++++ Material shown ++++

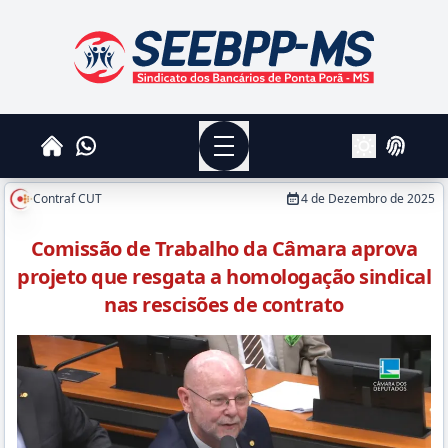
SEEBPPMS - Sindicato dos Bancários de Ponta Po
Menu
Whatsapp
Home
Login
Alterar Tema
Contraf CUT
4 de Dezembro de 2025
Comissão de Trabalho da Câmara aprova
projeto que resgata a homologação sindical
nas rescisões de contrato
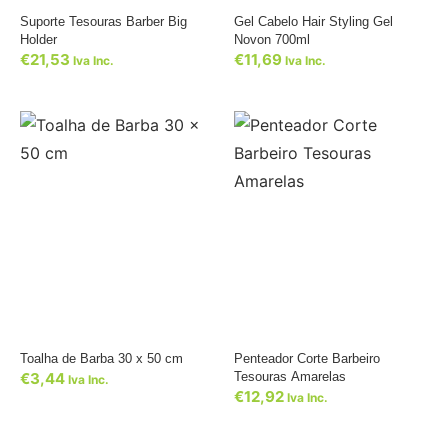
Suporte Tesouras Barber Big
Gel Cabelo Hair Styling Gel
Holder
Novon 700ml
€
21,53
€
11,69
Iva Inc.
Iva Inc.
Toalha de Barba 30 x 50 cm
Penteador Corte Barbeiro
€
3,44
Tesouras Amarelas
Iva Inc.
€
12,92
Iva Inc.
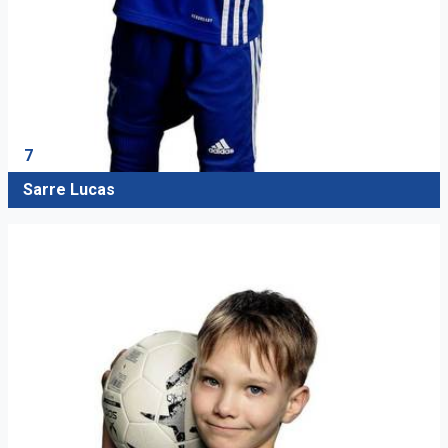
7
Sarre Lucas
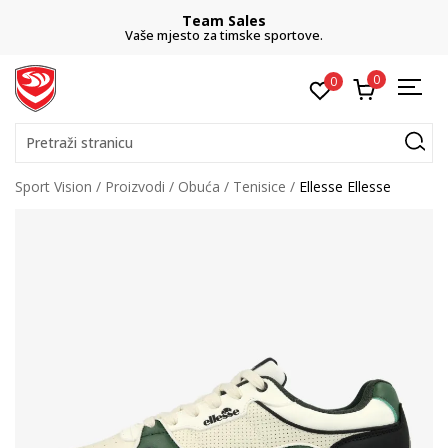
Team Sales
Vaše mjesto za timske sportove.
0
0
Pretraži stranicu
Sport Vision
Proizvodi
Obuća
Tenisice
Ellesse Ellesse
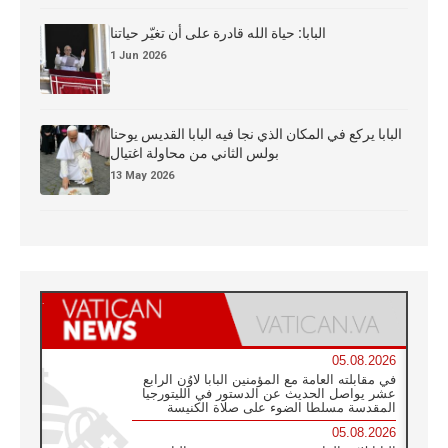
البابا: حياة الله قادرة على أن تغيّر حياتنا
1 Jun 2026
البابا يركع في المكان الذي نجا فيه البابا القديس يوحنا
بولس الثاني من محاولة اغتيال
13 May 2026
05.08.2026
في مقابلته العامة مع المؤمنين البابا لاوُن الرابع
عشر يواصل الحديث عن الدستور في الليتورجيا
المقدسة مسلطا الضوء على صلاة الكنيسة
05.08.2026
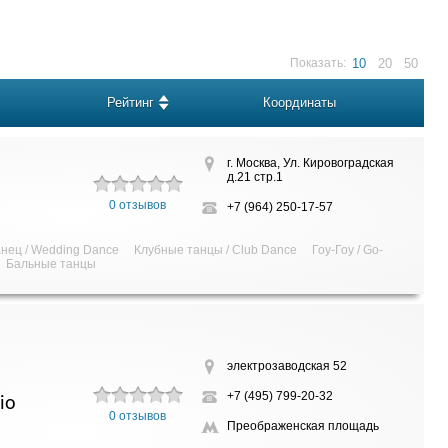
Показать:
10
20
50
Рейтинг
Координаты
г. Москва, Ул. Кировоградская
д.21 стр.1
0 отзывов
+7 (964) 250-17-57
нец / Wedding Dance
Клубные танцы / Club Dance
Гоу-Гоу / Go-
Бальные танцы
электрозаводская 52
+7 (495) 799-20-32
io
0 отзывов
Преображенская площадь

++++

| Exercise objective |
In the records above, find each line that holds the word "танцы"; copy all such lines.

| Answer box |
Клубные танцы / Club Dance
Бальные танцы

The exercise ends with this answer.